Le Journal de Quebec - Weekend
LES OUBLIÉS DE LA PREMIÈRE GUERRE
Dans son nouveau roman, Le soldat Ulysse, l’écrivain français Antoine Billot raconte l’histoire d’un poilu qui a laissé le meilleur de lui-même sur les champs de bataille : sa mémoire et son identité.
Antoine Billot partage son existence en deux. Le jour, il enseigne à l’université et dirige un laboratoire d’économie mathématique. Puis, quand vient le soir, il laisse complètement tomber les chiffres pour se consacrer aux lettres, et ce, jusqu’au petit matin. Une méthode de travail qui semble lui réussir puisqu’avec le temps, Antoine Billot a ainsi écrit plus d’une dizaine de livres. Dont Le soldat Ulysse, qui s’inspire de faits réels aussi tristes qu’incroyables.

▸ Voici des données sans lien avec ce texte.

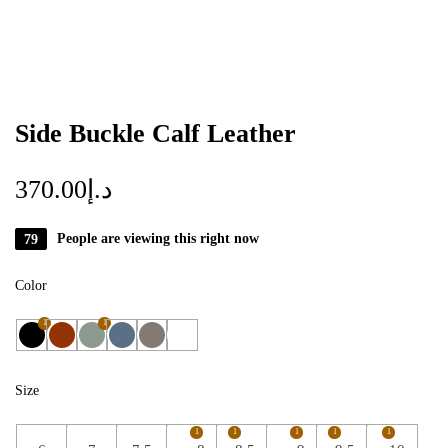
Side Buckle Calf Leather
370.00
د.إ
79
People are viewing this right now
Color
1
1
Size
1
1
1
1
1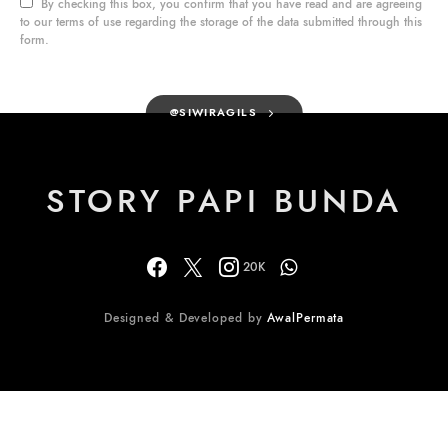
By checking this box, you confirm that you have read and are agreeing
to our terms of use regarding the storage of the data submitted through this
form.
@SIWIRAGILS
STORY PAPI BUNDA
20K
Designed & Developed by
AwalPermata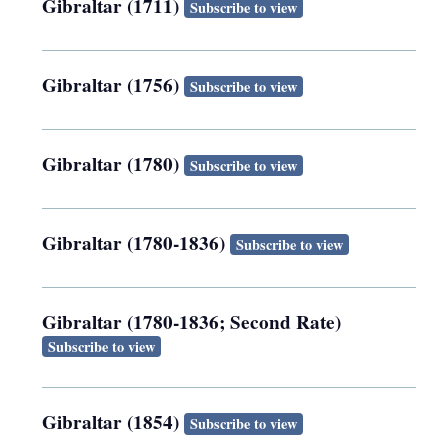
Gibraltar (1711)
Subscribe to view
Gibraltar (1756)
Subscribe to view
Gibraltar (1780)
Subscribe to view
Gibraltar (1780-1836)
Subscribe to view
Gibraltar (1780-1836; Second Rate)
Subscribe to view
Gibraltar (1854)
Subscribe to view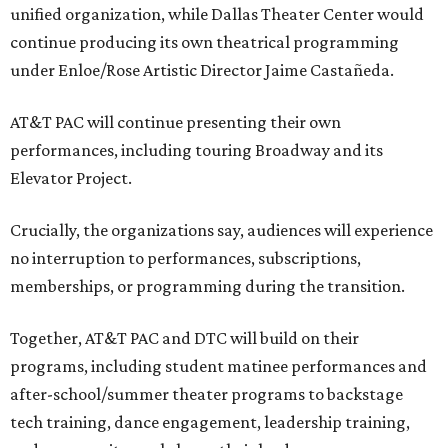
unified organization, while Dallas Theater Center would
continue producing its own theatrical programming
under Enloe/Rose Artistic Director Jaime Castañeda.
AT&T PAC will continue presenting their own
performances, including touring Broadway and its
Elevator Project.
Crucially, the organizations say, audiences will experience
no interruption to performances, subscriptions,
memberships, or programming during the transition.
Together, AT&T PAC and DTC will build on their
programs, including student matinee performances and
after-school/summer theater programs to backstage
tech training, dance engagement, leadership training,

« Mes deux grands-pères ont fait la guerre de 14-18 et quand j’étais enfant, ils m’ont raconté beaucoup de choses à ce sujet, explique l’écrivain qu’on a pu joindre chez lui, à Paris. J’avais envie de parler de cet univers-là et en me documentant sur la Première Guerre, j’ai découvert que six soldats français avaient été retrouvés dans un état d’amnésie que je pourrais qualifier de totale : eux ne se souvenaient de rien, et dans la société, personne ne les reconnaissait. L’État les a donc pris en charge, mais au bout d’un moment, pour des raisons administratives, il a souhaité y mettre un terme. Le ministère des Anciens Combattants a alors fait une campagne de presse avec des affiches dans l’espoir de les identifier. Presque 1 000 familles se sont manifestées auprès des autorités et pour quatre de ces soldats, ça s’est bien terminé. Mais pour les deux autres, surtout pour le malheureux Anthelme Mangin, ça a été plus compliqué... »
Se basant de loin sur l’histoire tragique de ce pauvre bougre, Antoine Billot nous entraîne dans le temps jusqu’en 1919.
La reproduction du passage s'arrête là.